We delivered a budget focused on the things that have driven us over the last two years—firstly, helping with the rising cost-of-living pressures that people are feeling. We did that by producing a tax cut for all 13.6 million taxpayers—not just some of them, which is what those opposite wanted. We did that as well by having energy price relief of $300 for every household, not just some, and by providing support for every small business as well. We did it by providing stronger Medicare for every part of the community, adding a further 29 urgent care clinics to the 58 that have been up and running. We did it by ensuring more homes can be built in every part of the country, with our $32 billion plan for homes in Australia.
We also had—
Milton Dick (Speaker) Share this | Link to this | Hansard source
The member for Deakin will cease interjecting.
Order!

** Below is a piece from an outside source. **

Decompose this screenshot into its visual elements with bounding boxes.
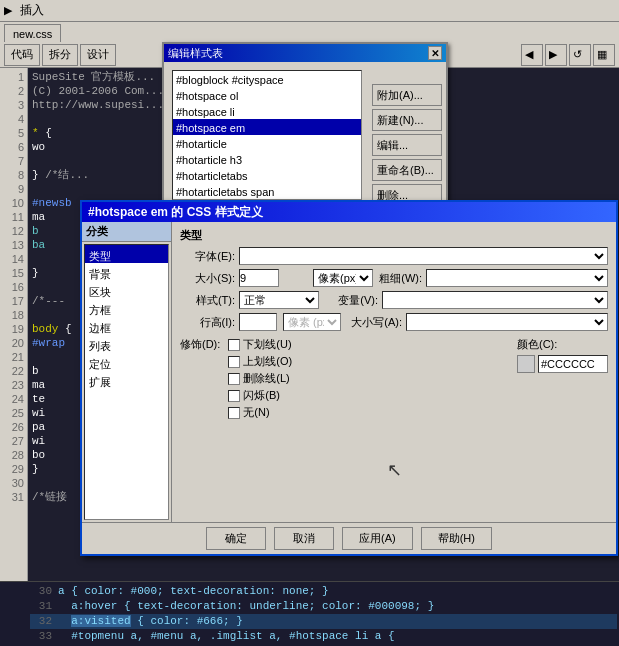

The Treasurer and the member for Deakin will cease interjecting for the remainder of the Prime Minister's answer.
Anthony Albanese (Grayndler, Australian Labor Party, Prime Minister) Share this | Link to this | Hansard source
We also had a plan for a future made in Australia. That's where future economic growth will come from. How do we seize the opportunities from the shifts that are happening in the global economy? With the shift to clean energy, there is no country you would rather be in than Australia, with the resources that we have under the ground that will power global economies in this century but also the resources we have in the sky, the best solar resources in the world, as well as the opportunity that we have for green hydrogen, to be producing green metals and to be producing advanced manufacturing jobs.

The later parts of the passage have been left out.